Pictures should be excluded; otherwise, copy every entry exactly.
-- Opening Marker --
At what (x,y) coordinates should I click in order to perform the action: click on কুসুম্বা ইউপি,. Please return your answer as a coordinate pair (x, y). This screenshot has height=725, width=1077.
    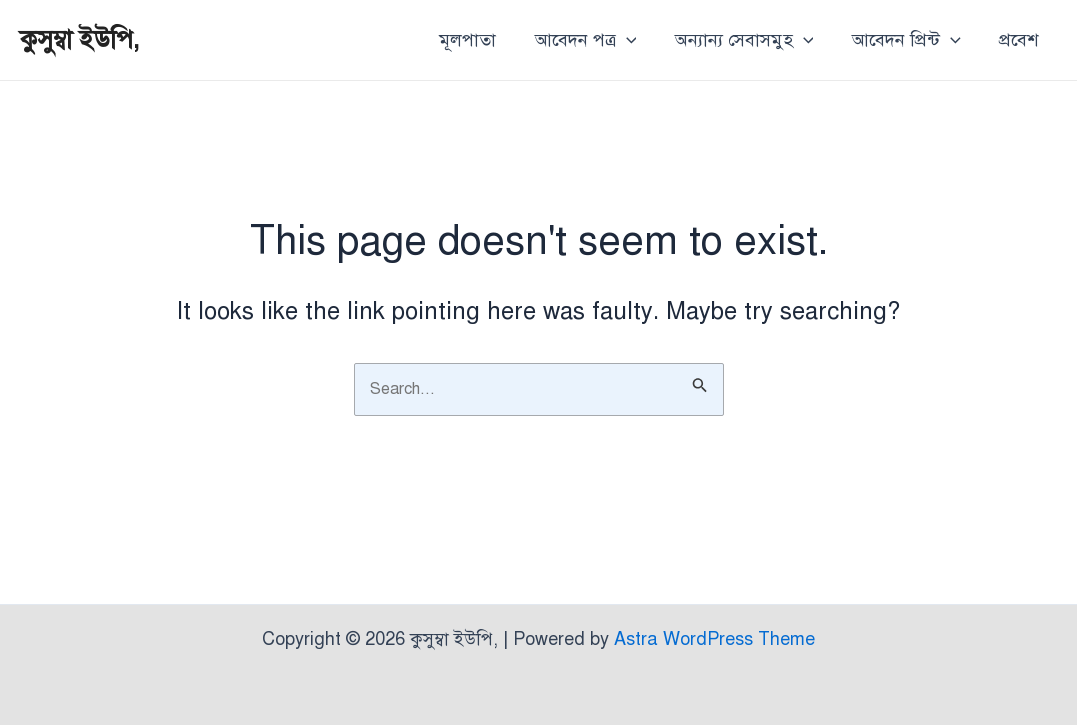
    Looking at the image, I should click on (80, 39).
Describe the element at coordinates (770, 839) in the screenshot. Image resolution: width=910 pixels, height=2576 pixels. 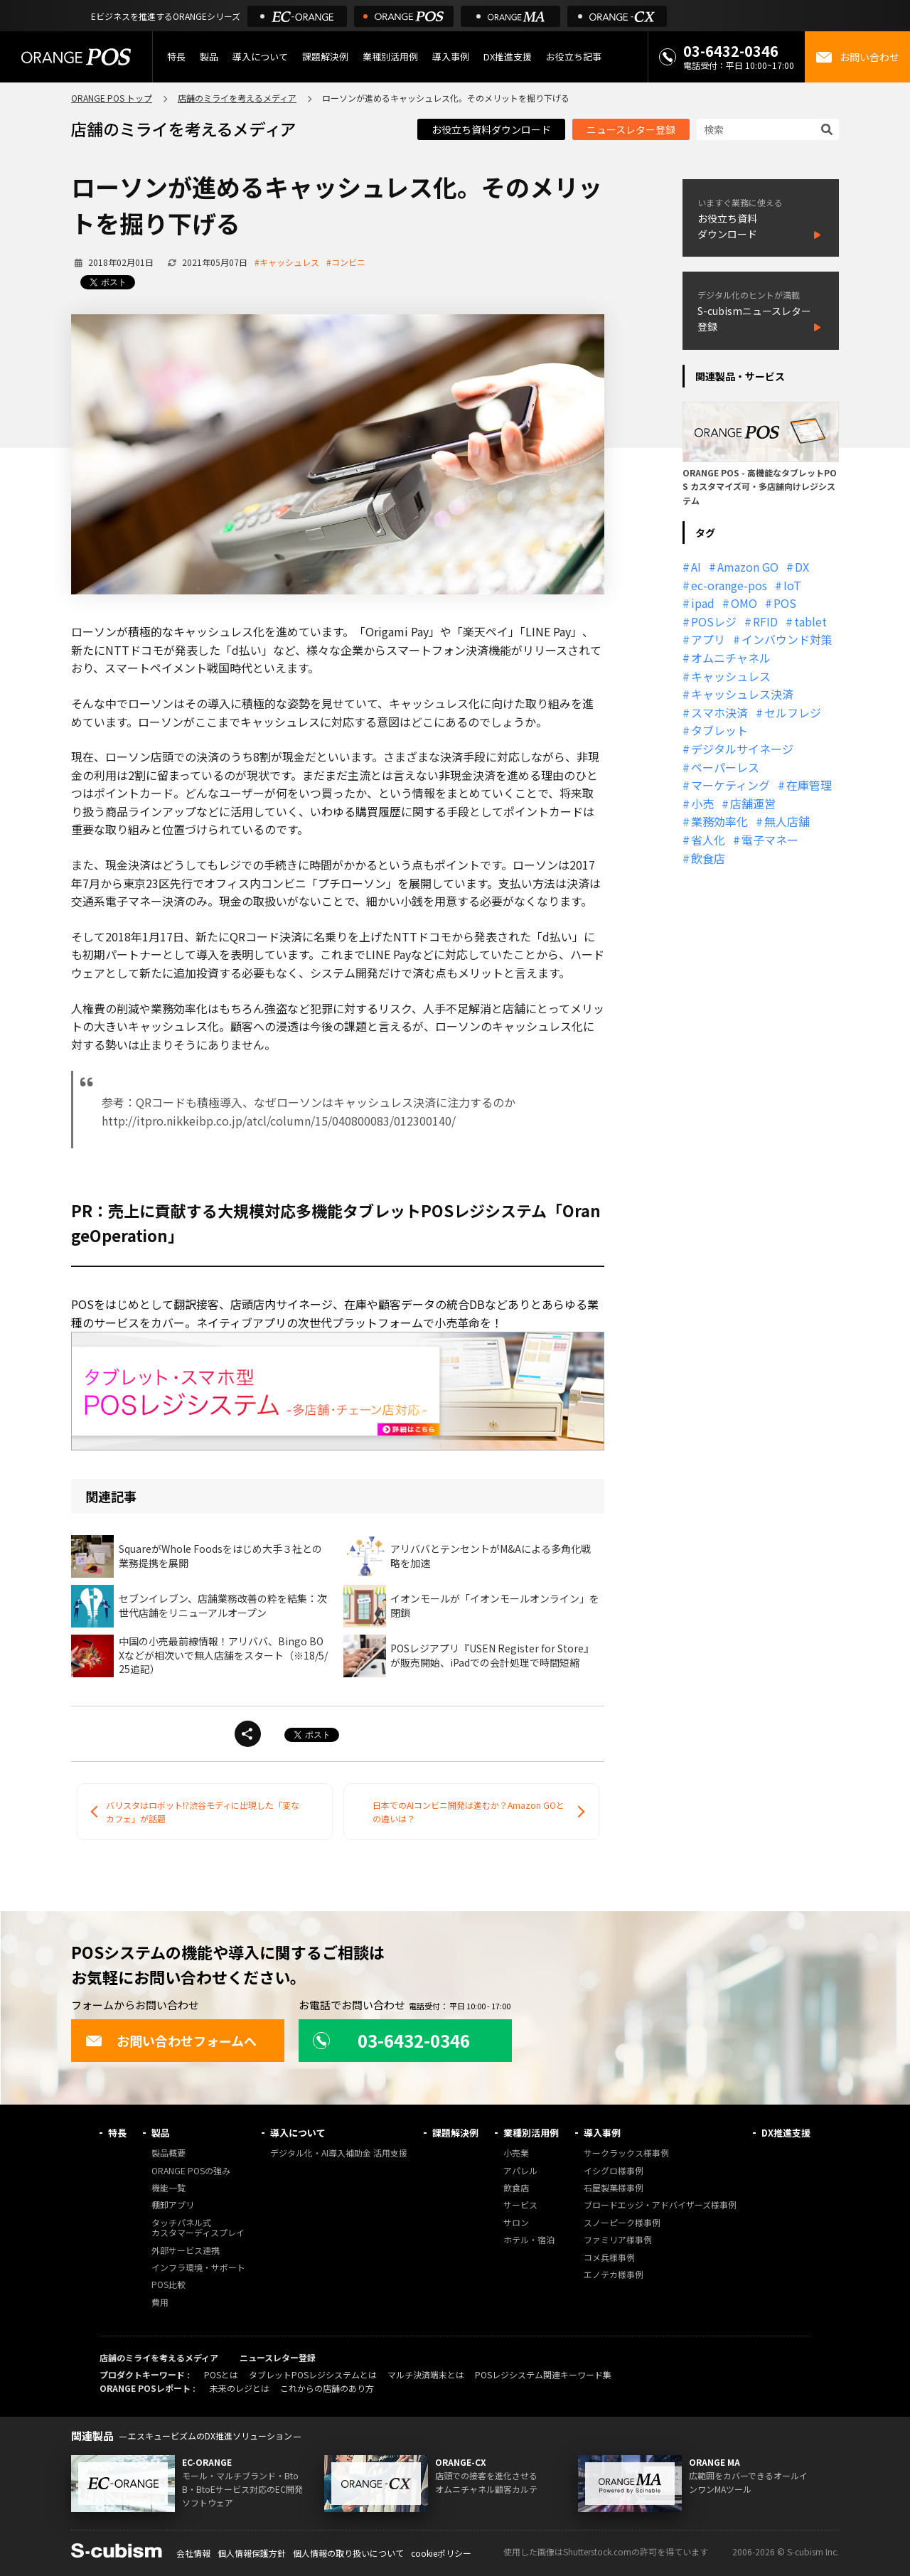
I see `電子マネー [電子マネー (11個の項目)]` at that location.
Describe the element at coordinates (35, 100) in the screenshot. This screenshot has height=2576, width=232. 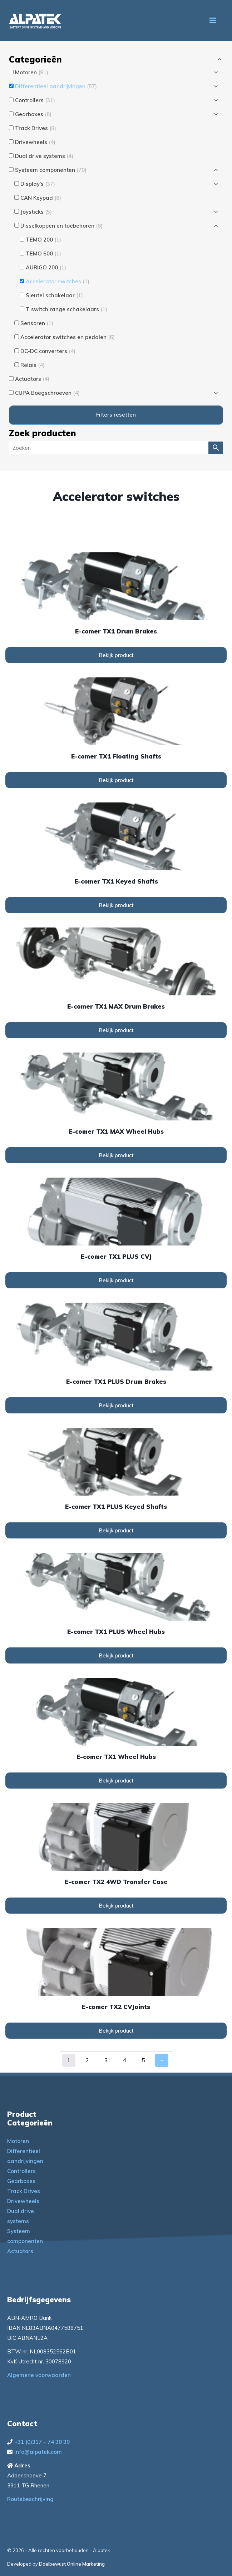
I see `Controllers [button]` at that location.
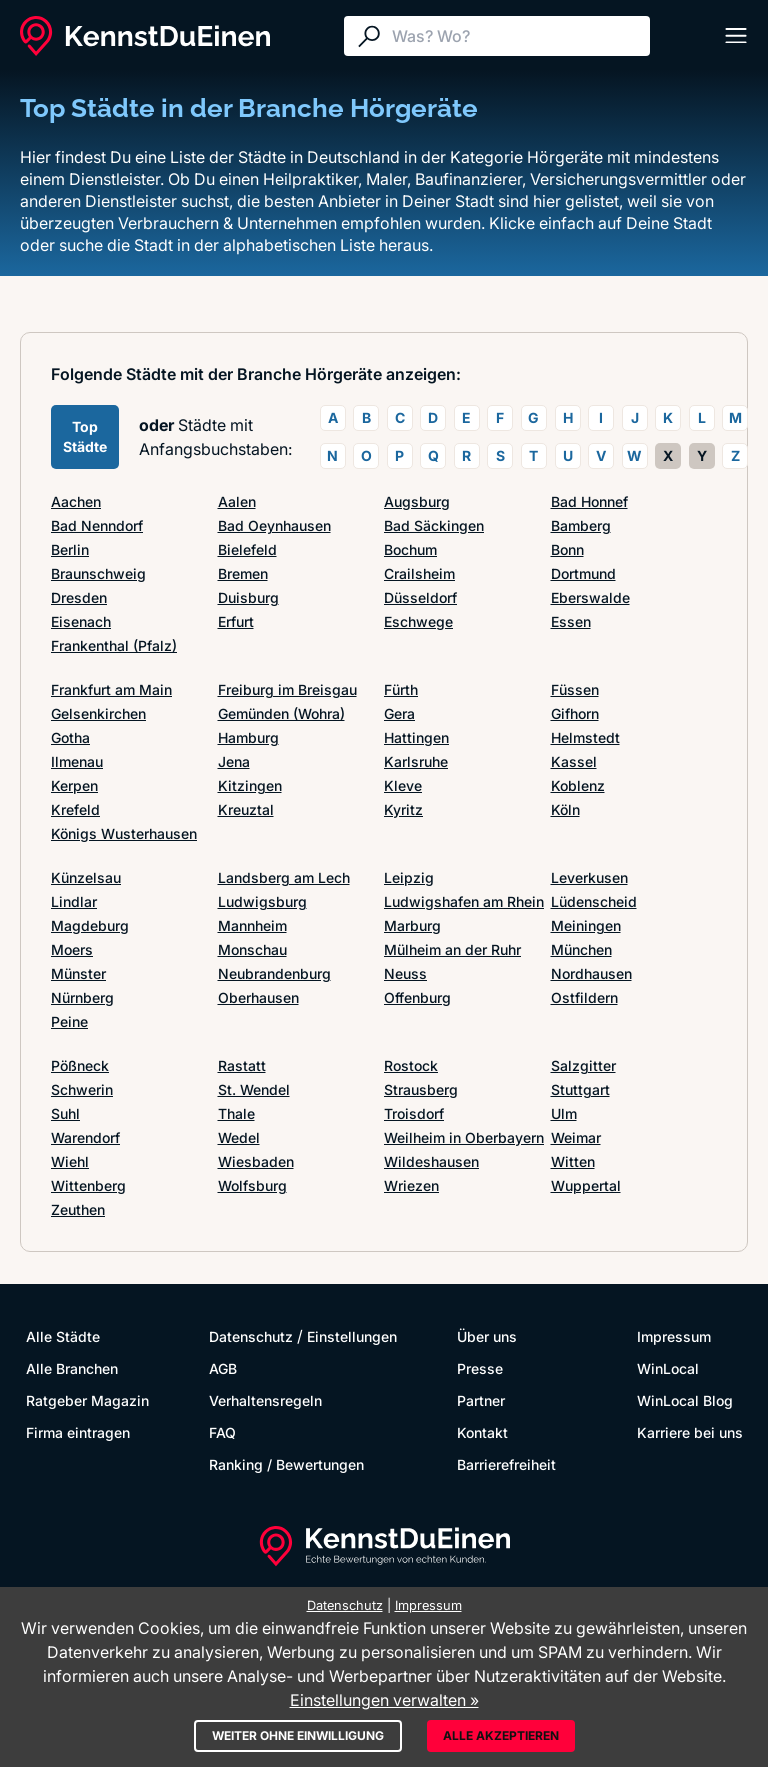  I want to click on St. Wendel, so click(254, 1089).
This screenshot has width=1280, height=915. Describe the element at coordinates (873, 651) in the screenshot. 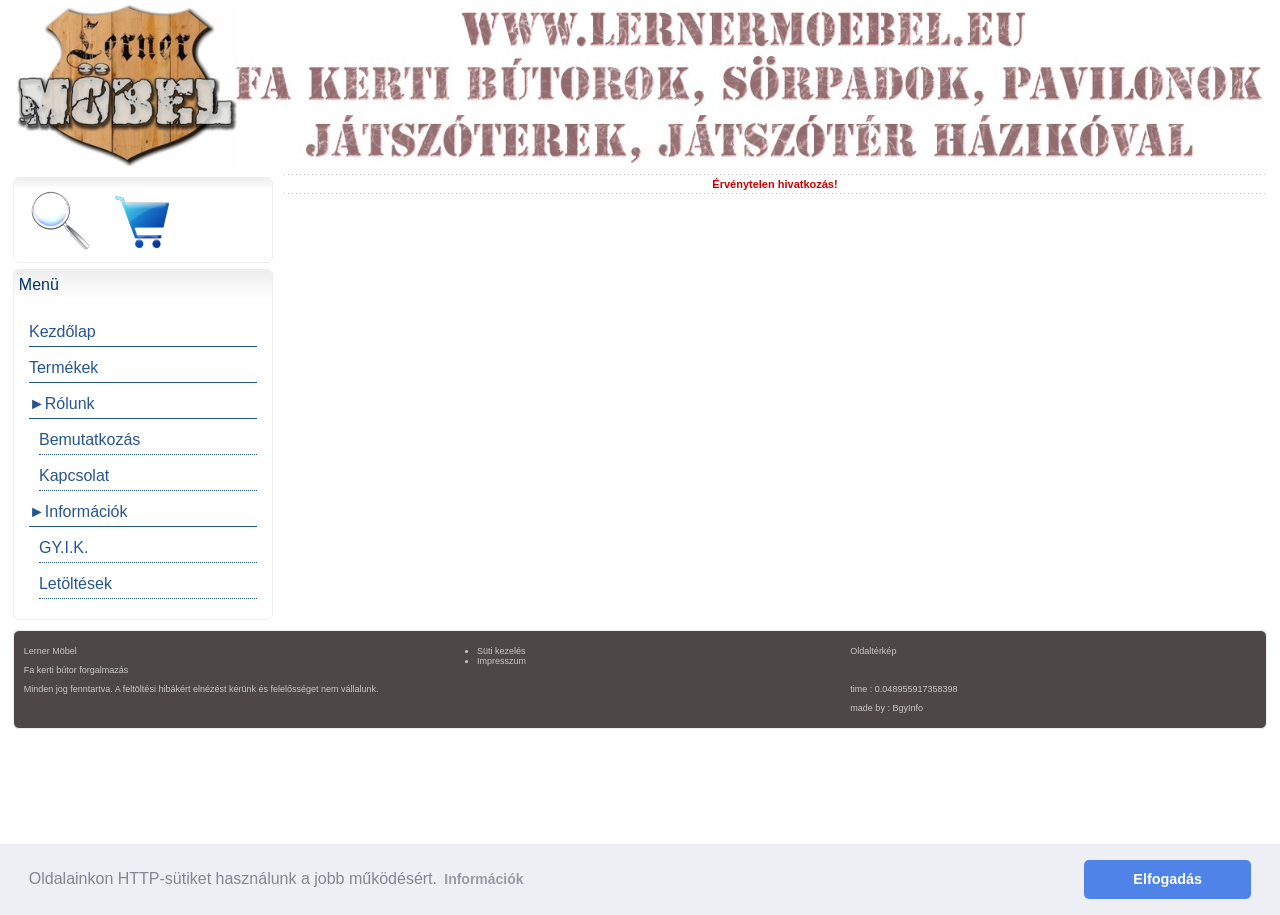

I see `Oldaltérkép` at that location.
-- Closing Marker --
◆ **Response to the task**:
At what (x,y) coordinates should I click in order to perform the action: click on কুসুম্বা ইউপি,. Please return your answer as a coordinate pair (x, y). This screenshot has height=725, width=1077.
    Looking at the image, I should click on (80, 39).
Describe the element at coordinates (770, 839) in the screenshot. Image resolution: width=910 pixels, height=2576 pixels. 
I see `電子マネー [電子マネー (11個の項目)]` at that location.
Describe the element at coordinates (35, 100) in the screenshot. This screenshot has height=2576, width=232. 
I see `Controllers [button]` at that location.
  I want to click on St. Wendel, so click(254, 1089).
This screenshot has width=1280, height=915. Describe the element at coordinates (873, 651) in the screenshot. 

I see `Oldaltérkép` at that location.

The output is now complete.